Approximate Dynamic Programming for Nonlinear-Constrained Optimizations
Date of Original Version
In this paper, we study the constrained optimization problem of a class of uncertain nonlinear interconnected systems. First, we prove that the solution of the constrained optimization problem can be obtained through solving an array of optimal control problems of constrained auxiliary subsystems. Then, under the framework of approximate dynamic programming, we present a simultaneous policy iteration (SPI) algorithm to solve the Hamilton-Jacobi-Bellman equations corresponding to the constrained auxiliary subsystems. By building an equivalence relationship, we demonstrate the convergence of the SPI algorithm. Meanwhile, we implement the SPI algorithm via an actor-critic structure, where actor networks are used to approximate optimal control policies and critic networks are applied to estimate optimal value functions.
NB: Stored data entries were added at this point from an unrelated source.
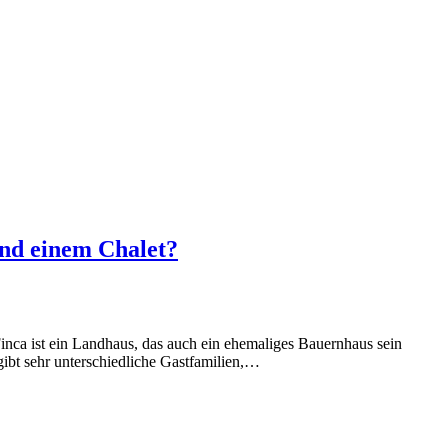
und einem Chalet?
Finca ist ein Landhaus, das auch ein ehemaliges Bauernhaus sein
gibt sehr unterschiedliche Gastfamilien,…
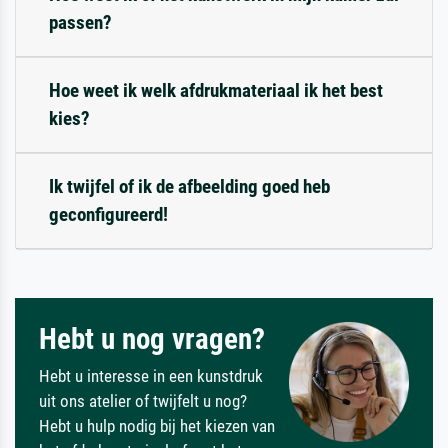
passen?
Hoe weet ik welk afdrukmateriaal ik het best
kies?
Ik twijfel of ik de afbeelding goed heb
geconfigureerd!
Hebt u nog vragen?
Hebt u interesse in een kunstdruk
uit ons atelier of twijfelt u nog?
Hebt u hulp nodig bij het kiezen van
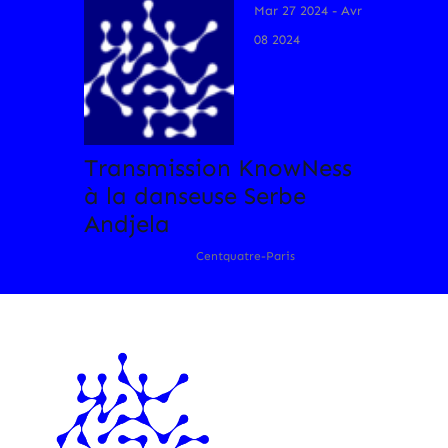
Mar 27 2024
- Avr
08 2024
Transmission KnowNess
à la danseuse Serbe
Andjela
Centquatre-Paris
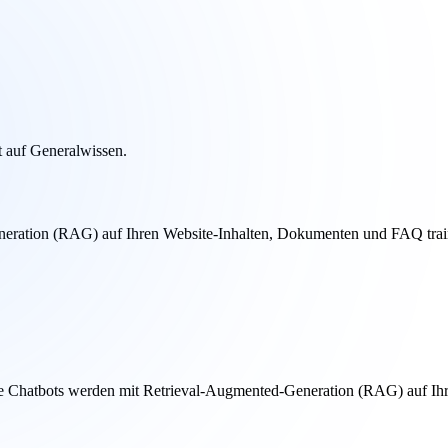
ht auf Generalwissen.
neration (RAG) auf Ihren Website-Inhalten, Dokumenten und FAQ trai
 Chatbots werden mit Retrieval-Augmented-Generation (RAG) auf Ihre 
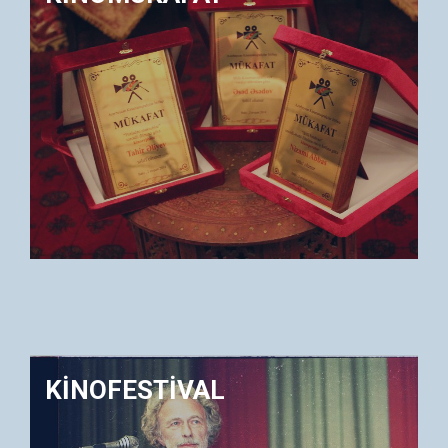
KİNOFESTİVAL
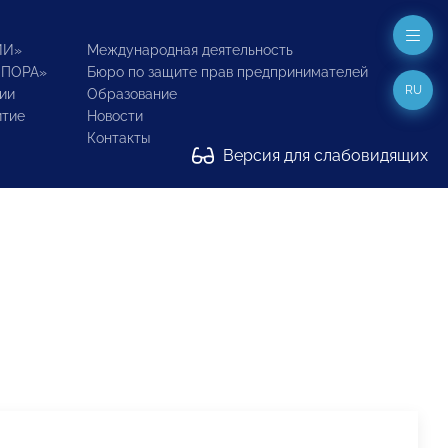
ИИ»
Международная деятельность
ОПОРА»
Бюро по защите прав предпринимателей
RU
ии
Образование
итие
Новости
Контакты
Версия для слабовидящих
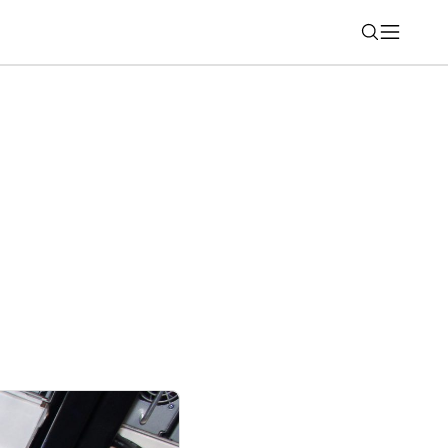
Nájsť
ické SUV, ktoré ma prekvapilo viac, než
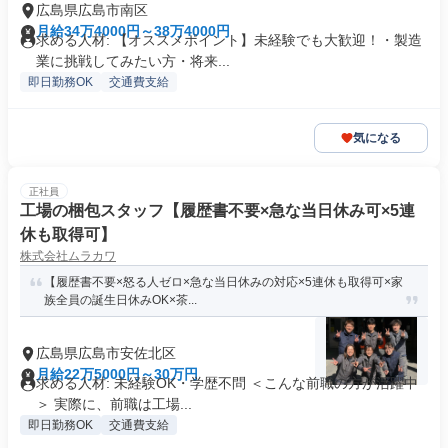
広島県広島市南区
月給34万4000円～38万4000円
求める人材: 【オススメポイント】未経験でも大歓迎！・製造
業に挑戦してみたい方・将来...
即日勤務OK
交通費支給
気になる
正社員
工場の梱包スタッフ【履歴書不要×急な当日休み可×5連
休も取得可】
株式会社ムラカワ
【履歴書不要×怒る人ゼロ×急な当日休みの対応×5連休も取得可×家
族全員の誕生日休みOK×茶...
広島県広島市安佐北区
月給22万5000円～30万円
求める人材: 未経験OK・学歴不問 ＜こんな前職の方が活躍中
＞ 実際に、前職は工場...
即日勤務OK
交通費支給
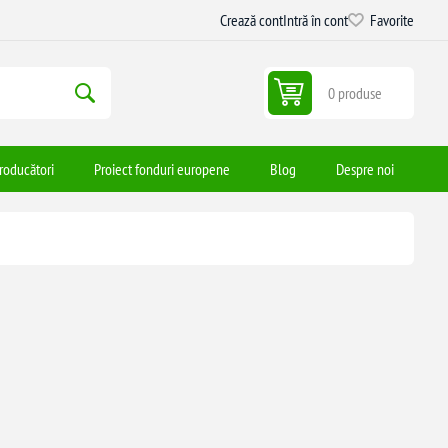
Crează cont
Intră în cont
Favorite
0 produse
roducători
Proiect fonduri europene
Blog
Despre noi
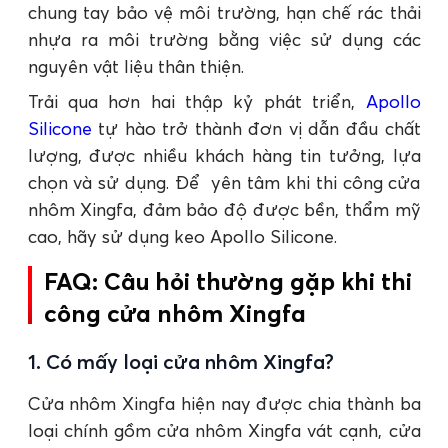
chung tay bảo vệ môi trường, hạn chế rác thải
nhựa ra môi trường bằng việc sử dụng các
nguyên vật liệu thân thiện.
Trải qua hơn hai thập kỷ phát triển,
Apollo
Silicone
tự hào trở thành đơn vị dẫn đầu chất
lượng, được nhiều khách hàng tin tưởng, lựa
chọn và sử dụng. Để yên tâm khi thi công cửa
nhôm Xingfa, đảm bảo độ được bền, thẩm mỹ
cao, hãy sử dụng keo Apollo Silicone.
FAQ: Câu hỏi thường gặp khi thi
công cửa nhôm Xingfa
1. Có mấy loại cửa nhôm Xingfa?
Cửa nhôm Xingfa hiện nay được chia thành ba
loại chính gồm cửa nhôm Xingfa vát cạnh, cửa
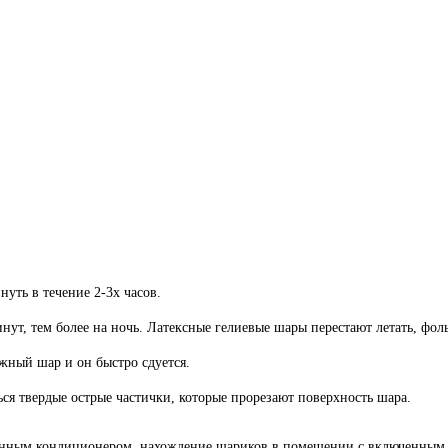
ть в течение 2-3х часов.
инут, тем более на ночь. Латексные гелиевые шары перестают летать, фо
жный шар и он быстро сдуется.
ться твердые острые частички, которые прорезают поверхность шара.
енным кондиционером, нахождение шариков в помещении с включенным 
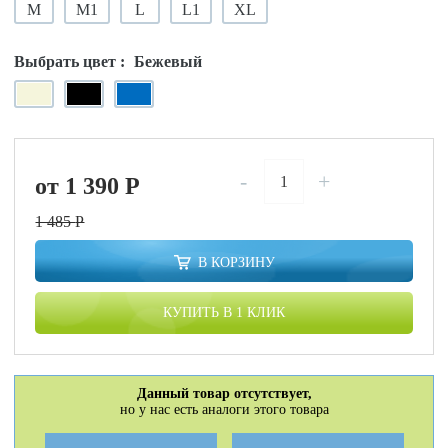
M
M1
L
L1
XL
Выбрать цвет :
Бежевый
-
+
от 1 390
P
1 485
P
В КОРЗИНУ
КУПИТЬ В 1 КЛИК
Данный товар отсутствует,
но у нас есть аналоги этого товара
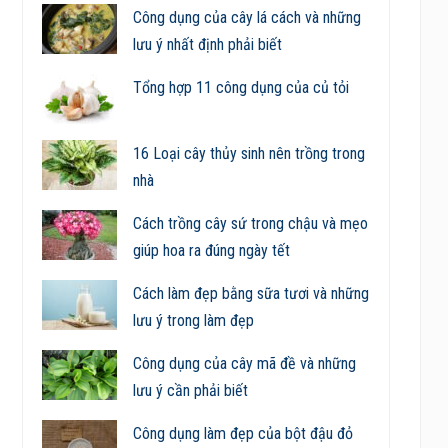
Công dụng của cây lá cách và những
lưu ý nhất định phải biết
Tổng hợp 11 công dụng của củ tỏi
16 Loại cây thủy sinh nên trồng trong
nhà
Cách trồng cây sứ trong chậu và mẹo
giúp hoa ra đúng ngày tết
Cách làm đẹp bằng sữa tươi và những
lưu ý trong làm đẹp
Công dụng của cây mã đề và những
lưu ý cần phải biết
Công dụng làm đẹp của bột đậu đỏ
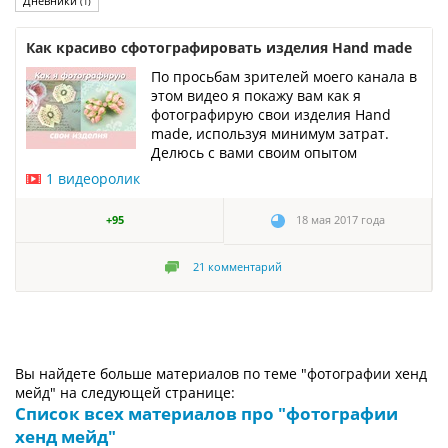
Дневники
(1)
Как красиво сфотографировать изделия Hand made
По просьбам зрителей моего канала в
этом видео я покажу вам как я
фотографирую свои изделия Hand
made, используя минимум затрат.
Делюсь с вами своим опытом
1 видеоролик
+95
18 мая 2017 года
21
комментарий
Вы найдете больше материалов по теме "фотографии хенд
мейд" на следующей странице:
Список всех материалов про "фотографии
хенд мейд"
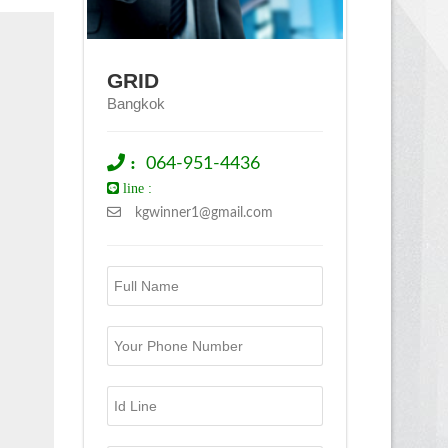
GRID
Bangkok
:
064-951-4436
line :
kgwinner1@gmail.com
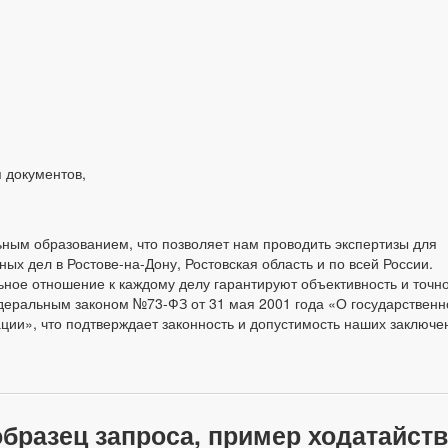
 документов,
ьным образованием, что позволяет нам проводить экспертизы для
ых дел в Ростове-на-Дону, Ростовская область и по всей России.
ное отношение к каждому делу гарантируют объективность и точн
едеральным законом №73-ФЗ от 31 мая 2001 года «О государственн
ции», что подтверждает законность и допустимость наших заключе
бразец запроса, пример ходатайств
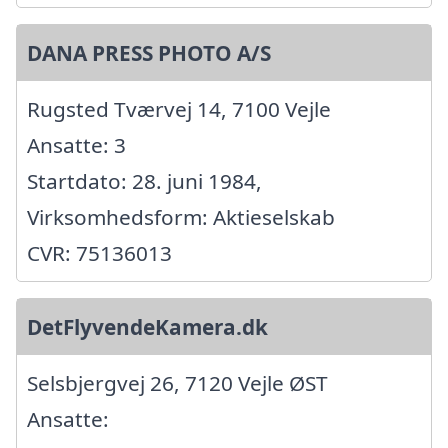
DANA PRESS PHOTO A/S
Rugsted Tværvej 14, 7100 Vejle
Ansatte: 3
Startdato: 28. juni 1984,
Virksomhedsform: Aktieselskab
CVR: 75136013
DetFlyvendeKamera.dk
Selsbjergvej 26, 7120 Vejle ØST
Ansatte:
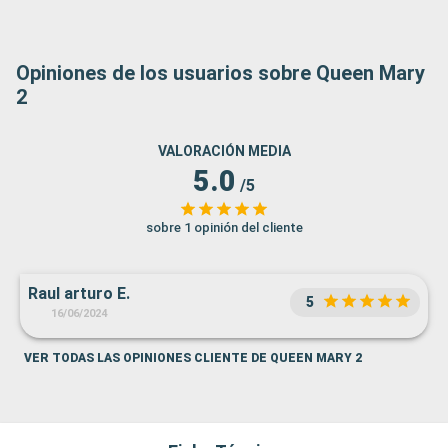
Opiniones de los usuarios sobre Queen Mary
2
VALORACIÓN MEDIA
5.0
/5
sobre 1 opinión del cliente
Raul arturo E.
5
16/06/2024
VER TODAS LAS OPINIONES CLIENTE DE QUEEN MARY 2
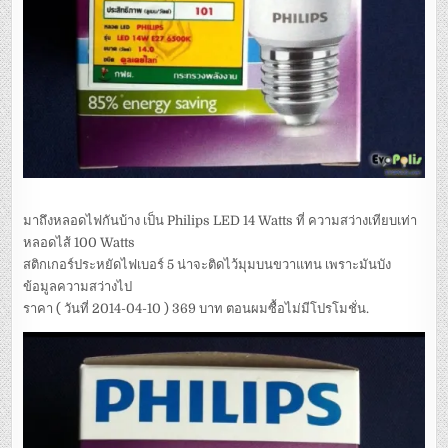
มาถึงหลอดไฟกันบ้าง เป็น Philips LED 14 Watts ที่ ความสว่างเทียบเท่า
หลอดไส้ 100 Watts
สติกเกอร์ประหยัดไฟเบอร์ 5 น่าจะติดไว้มุมบนขวาแทน เพราะมันบัง
ข้อมูลความสว่างไป
ราคา ( วันที่ 2014-04-10 ) 369 บาท ตอนผมซื้อไม่มีโปรโมชั่น.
By using the least squares method and the Monte Carlo integration technique together, we are able to determine the weight vectors of actor and critic networks. Finally, we validate the developed control method through the simulation of a nonlinear interconnected plant.
IEEE Transactions on Cybernetics
Yang, Xiong, Haibo He, and Xiangnan Zhong. "Approximate Dynamic Programming for Nonlinear-Constrained Optimizations." IEEE Transactions on Cybernetics 51, 5 (2021): 2419-2432. doi:10.1109/TCYB.2019.2926248.